Wave-Mask/Mix: Exploring Wavelet-Based Augmentations for Time Series Forecasting
This work addresses data scarcity in time series forecasting for fields like finance and healthcare, but it is incremental as it adapts wavelet transforms to an existing augmentation context.
This research tackled the problem of limited real-world data in time series forecasting by introducing two wavelet-based augmentation methods, WaveMask and WaveMix, which achieved competitive results compared to established baselines across various forecasting horizons.

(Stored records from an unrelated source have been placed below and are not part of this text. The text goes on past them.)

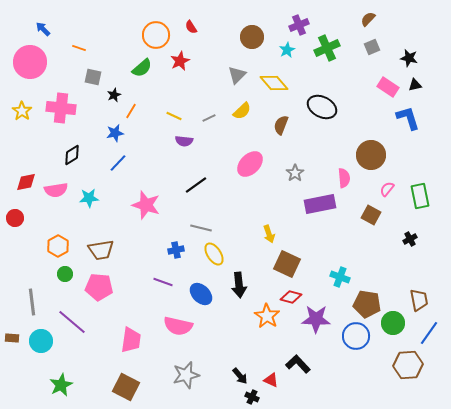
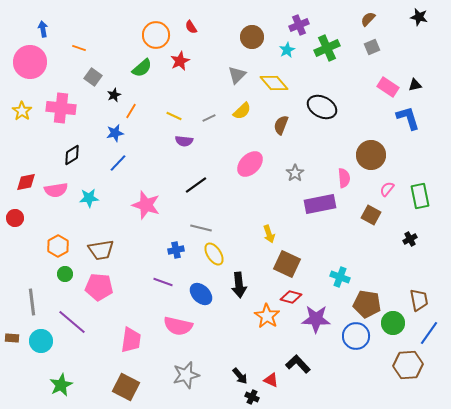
blue arrow at (43, 29): rotated 35 degrees clockwise
black star at (409, 58): moved 10 px right, 41 px up
gray square at (93, 77): rotated 24 degrees clockwise
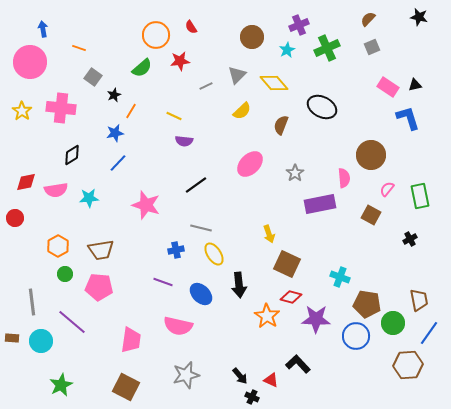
red star at (180, 61): rotated 18 degrees clockwise
gray line at (209, 118): moved 3 px left, 32 px up
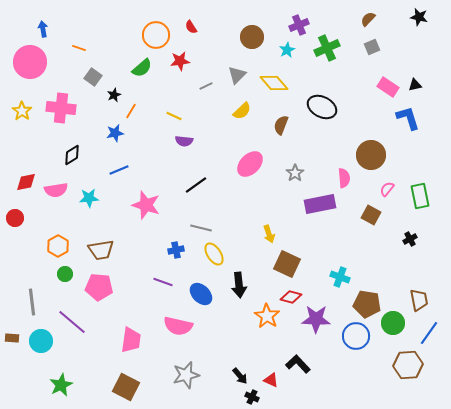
blue line at (118, 163): moved 1 px right, 7 px down; rotated 24 degrees clockwise
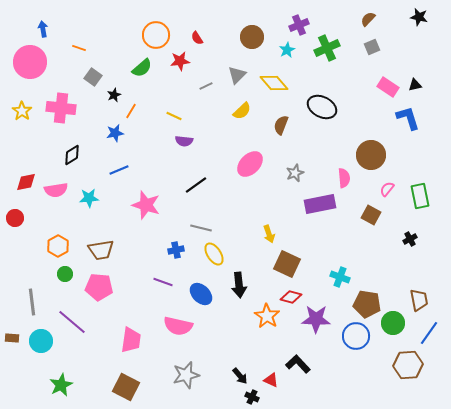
red semicircle at (191, 27): moved 6 px right, 11 px down
gray star at (295, 173): rotated 12 degrees clockwise
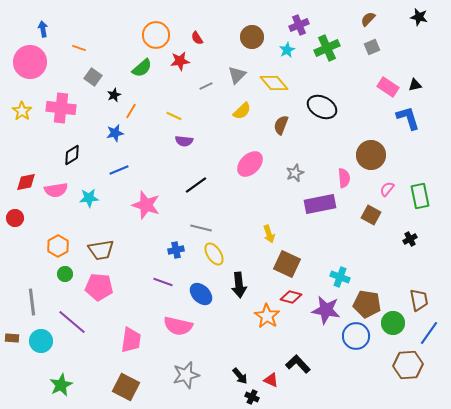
purple star at (316, 319): moved 10 px right, 9 px up; rotated 8 degrees clockwise
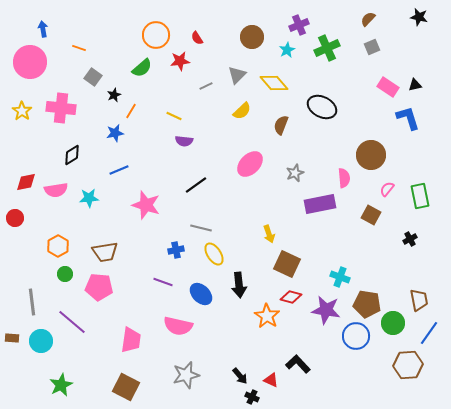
brown trapezoid at (101, 250): moved 4 px right, 2 px down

Data augmentation is important for improving machine learning model performance when faced with limited real-world data. In time series forecasting (TSF), where accurate predictions are crucial in fields like finance, healthcare, and manufacturing, traditional augmentation methods for classification tasks are insufficient to maintain temporal coherence. This research introduces two augmentation approaches using the discrete wavelet transform (DWT) to adjust frequency elements while preserving temporal dependencies in time series data. Our methods, Wavelet Masking (WaveMask) and Wavelet Mixing (WaveMix), are evaluated against established baselines across various forecasting horizons. To the best of our knowledge, this is the first study to conduct extensive experiments on multivariate time series using Discrete Wavelet Transform as an augmentation technique. Experimental results demonstrate that our techniques achieve competitive results with previous methods. We also explore cold-start forecasting using downsampled training datasets, comparing outcomes to baseline methods.